North China's once-dwindling Hulun Lake grows in size, health
China's fourth largest freshwater lake in the northern Inner Mongolia Autonomous Region has seen its water area expand, wetland ecology recover and biodiversity improve, thanks to the unremitting efforts over the last few years.
The water area of Hulun Lake has expanded to 2,244 square kilometers, an increase of nearly 500 square kilometers from a decade ago, according to the lake's National Nature Reserve Administration in the city of Hulun Buir.
The lake's water volume has reached 13.97 billion cubic meters, a near-record high, the administration said.
The wetland ecology of the once-dwindling lake has gradually recovered and the biodiversity in the area has continued to improve. Since 2016, the number of bird species recorded in the area has increased from 333 to 345, and that of the mammal species risen from 35 to 38.
Hulun Lake plays an important role in the ecological security of the grasslands in North China. It was included on the list of internationally important wetlands in 2002.

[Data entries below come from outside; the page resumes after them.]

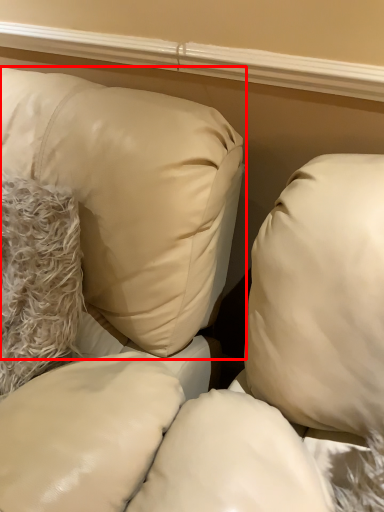 Question: From the image's perspective, considering the relative positions of pillow (annotated by the red box) and pillow in the image provided, where is pillow (annotated by the red box) located with respect to the staircase?

Choices:
 (A) below
 (B) above

Answer: (A) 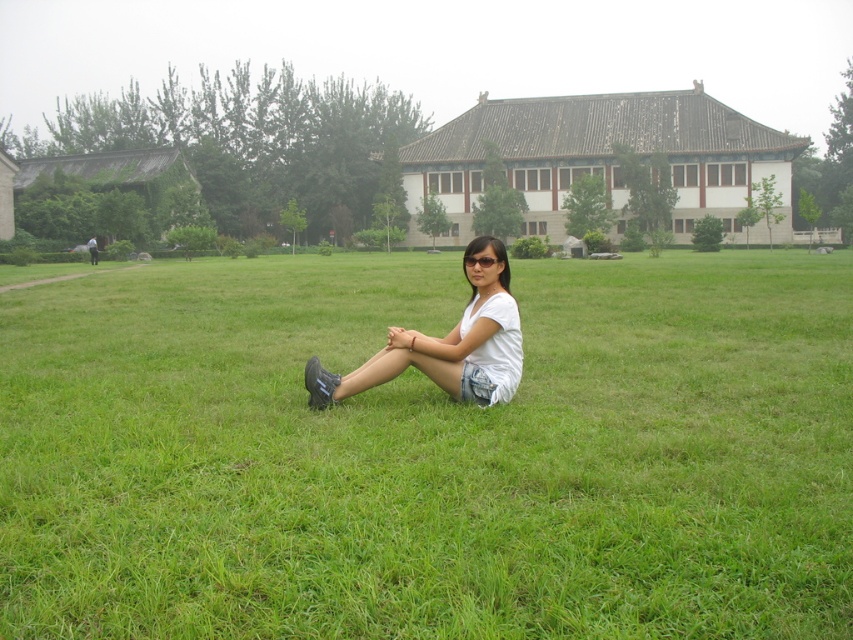 Question: Which point is closer to the camera?

Choices:
 (A) (337, 387)
 (B) (846, 577)

Answer: (B)

Question: Is green grass at center above white cotton shirt at center?

Choices:
 (A) no
 (B) yes

Answer: (B)

Question: Where is green grass at center located in relation to white cotton shirt at center in the image?

Choices:
 (A) left
 (B) right

Answer: (A)

Question: Does green grass at center have a lesser width compared to white cotton shirt at center?

Choices:
 (A) yes
 (B) no

Answer: (B) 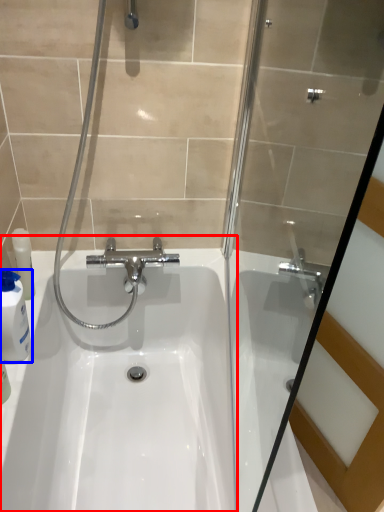 Question: Among these objects, which one is nearest to the camera, sink (highlighted by a red box) or cleaning product (highlighted by a blue box)?

Choices:
 (A) sink
 (B) cleaning product

Answer: (A) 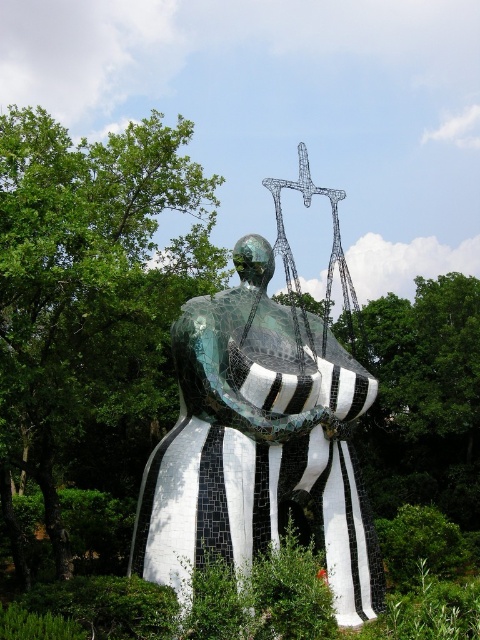 Does green leafy tree at left have a larger size compared to black and white mosaic statue at center?

Yes.

Describe the element at coordinates (93, 300) in the screenshot. I see `green leafy tree at left` at that location.

Between point (20, 566) and point (252, 380), which one is positioned behind?

The point (20, 566) is more distant.

Identify the location of green leafy tree at left. This screenshot has height=640, width=480. (93, 300).

Who is more forward, (305, 440) or (342, 196)?

Point (305, 440)

Who is taller, black and white mosaic statue at center or metallic wire sculpture at upper center?

Standing taller between the two is black and white mosaic statue at center.

The width and height of the screenshot is (480, 640). Identify the location of black and white mosaic statue at center. (259, 442).

Is green leafy tree at left taller than metallic wire sculpture at upper center?

Indeed, green leafy tree at left has a greater height compared to metallic wire sculpture at upper center.

Can you confirm if green leafy tree at left is positioned to the right of metallic wire sculpture at upper center?

Incorrect, green leafy tree at left is not on the right side of metallic wire sculpture at upper center.

Between point (33, 236) and point (355, 355), which one is positioned in front?

Positioned in front is point (33, 236).

Identify the location of green leafy tree at left. The width and height of the screenshot is (480, 640). (93, 300). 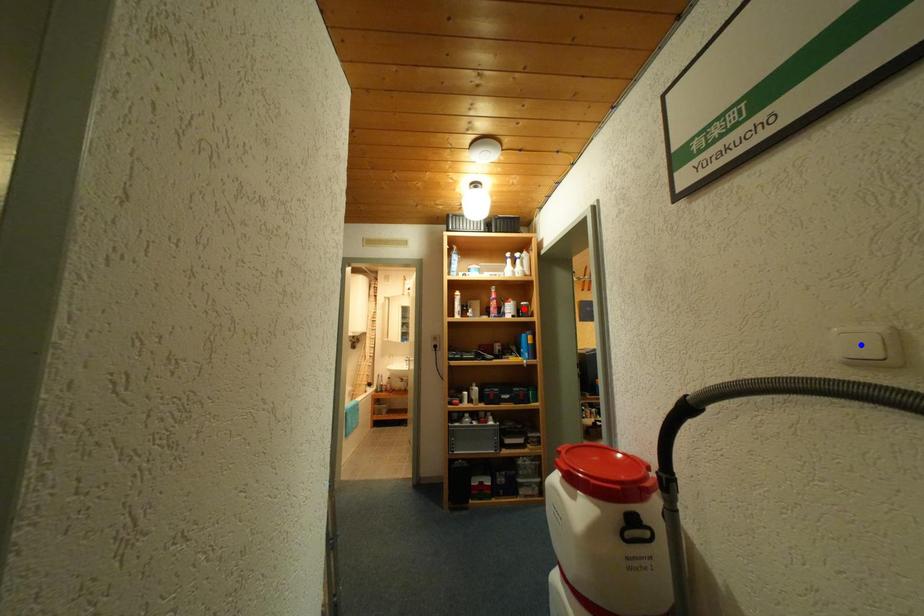 Question: In the image, two points are highlighted. Which point is nearer to the camera? Reply with the corresponding letter.

Choices:
 (A) blue point
 (B) red point

Answer: (A) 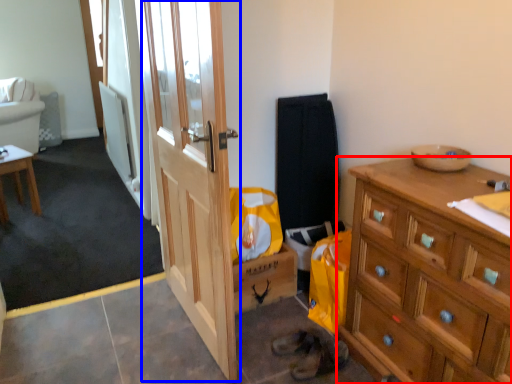 Question: Among these objects, which one is nearest to the camera, cabinetry (highlighted by a red box) or door (highlighted by a blue box)?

However, years of drought and excessive human activities have led to the shrinking of the lake and surrounding wetlands, let alone a decline in the wildlife population.
To better protect Hulun Lake, the local government has taken more measures in recent years, such as enhancing grassland ecological protection, improving the industrial structure and restoring the wetland ecosystem.
In 2021, the city of Hulun Buir started implementing a five-year plan, with an investment of over 1.1 billion yuan ($158 million), for ecological and environmental protection in the Hulun Lake basin.